A single-judge of the Punjab and Haryana High Court has referred a case to Chief Justice Ravi Shanker Jha for initiation of departmental action against Yamuna Nagar Chief Judicial Magistrate (CJM) Arvind Kumar [Puran Chand Sharma v State of Haryana].
Justice Manoj Bajaj held that an order passed by the CJM was based on irrational reasoning, reflected lack of understanding of criminal jurisprudence and also indicated judicial indiscipline.
“This Court has no hesitation in holding that Chief Judicial Magistrate, Yamuna Nagar has passed the impugned order by giving irrational reasons, which not only show his dearth of understanding criminal jurisprudence and fundamental principles of law, but also reflect judicial indiscipline on his part, which amounts to grave misconduct and warrants departmental action against him,” the Court said.
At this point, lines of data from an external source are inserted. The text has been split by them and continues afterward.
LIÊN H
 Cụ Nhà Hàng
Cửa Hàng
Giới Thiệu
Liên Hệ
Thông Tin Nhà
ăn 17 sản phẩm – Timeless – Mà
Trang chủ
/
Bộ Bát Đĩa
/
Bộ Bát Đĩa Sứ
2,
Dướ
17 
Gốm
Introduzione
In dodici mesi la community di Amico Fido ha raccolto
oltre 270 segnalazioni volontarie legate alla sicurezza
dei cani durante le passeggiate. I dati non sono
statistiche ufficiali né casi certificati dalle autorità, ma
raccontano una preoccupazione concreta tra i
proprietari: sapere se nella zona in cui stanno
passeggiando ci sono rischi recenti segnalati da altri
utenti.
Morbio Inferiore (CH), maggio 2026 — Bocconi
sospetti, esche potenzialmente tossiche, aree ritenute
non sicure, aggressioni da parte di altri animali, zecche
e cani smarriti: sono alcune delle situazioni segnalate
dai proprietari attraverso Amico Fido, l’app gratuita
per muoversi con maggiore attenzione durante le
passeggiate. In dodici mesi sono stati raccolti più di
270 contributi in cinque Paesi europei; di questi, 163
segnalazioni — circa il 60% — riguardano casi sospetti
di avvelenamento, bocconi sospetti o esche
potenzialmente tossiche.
The issue arose when the CJM refused to comply with a direction by the High Court to refund an amount of ₹1,10,000 earlier deposited with the Court by an accused pursuant to an anticipatory bail order.
The accused, apprehending arrest, had approached the High Court which granted him anticipatory bail on deposit of the amount.
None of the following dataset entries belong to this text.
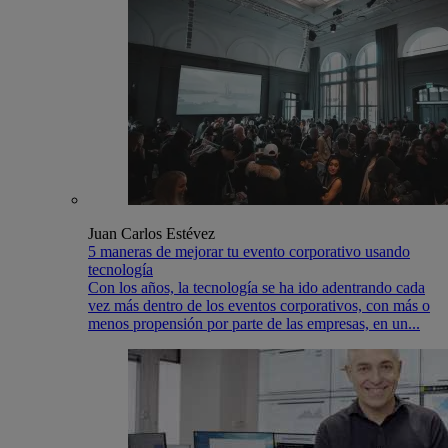
Juan Carlos Estévez
5 maneras de mejorar tu evento corporativo usando
tecnología
Con los años, la tecnología se ha ido adentrando cada
vez más dentro de los eventos corporativos, con más o
menos propensión por parte de las empresas, en un...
Eventually, the trial ended in acquittal of all the accused including the petitioner. Thus, he moved the High Court for release of the amount.
The prayer was accepted since the state counsel did not oppose the claim, and the CJM was directed to release the amount.
However, despite the High Court’s direction, the CJM declined the prayer.
The State counsel pointed out that though the Court’s direction was specific, the trial court refused the prayer considering complainant’s appeal against the judgment of acquittal.
However, even the State conceded that the condition imposed while granting pre-arrest bail would come to an end on acquittal as their bail bonds and surety bonds stood discharged.
On hearing the background of the case, the High Court called for an explanation from the CJM noting that, “the order (declining release of amount) was passed in flagrant violation of clear and unambiguous direction issued by this Court on November 6, 2020.”
It was Justice Bajaj’s take that the explanation reflected that the CJM was honoured to receive the show-cause notice and attempted to explain that he mistakenly refused to refund the amount and regretted inconvenience caused to the High Court.
“The expression and reasoning contained in the impugned order do not show that the disobedience of the direction by this Court was erroneous as claimed in the explanation, therefore, the same is not worth acceptance,” the single-judge said.
The High Court opined that the accused was within his rights to claim a refund. Further, it was stated that the direction of the High Court was “crystal clear” and did not require interpretation, much less by the Chief Judicial Magistrate.
In fact, on perusal of the order under challenge, the High Court noted that the CJM needlessly proceeded to interpret the order without any jurisdiction, and the reasoning given was patently absurd and illogical.
Thus, the Court set aside the order of the CJM and directed the amount to be refunded to the petitioner.
The Court also directed that a copy of its order be sent to the Chief Justice of the High Court for initiating departmental action against the CJM.
“Let a copy of this order be sent to Hon’ble the Chief Justice for initiating departmental action against Mr. Arvind Kumar, Chief Judicial Magistrate, Yamuna Nagar at Jagadhari,” the High Court ordered.
Advocate SS Dinarpur appeared for the petitioner and the State was represented by Deputy Advocate-General Bhupender Singh.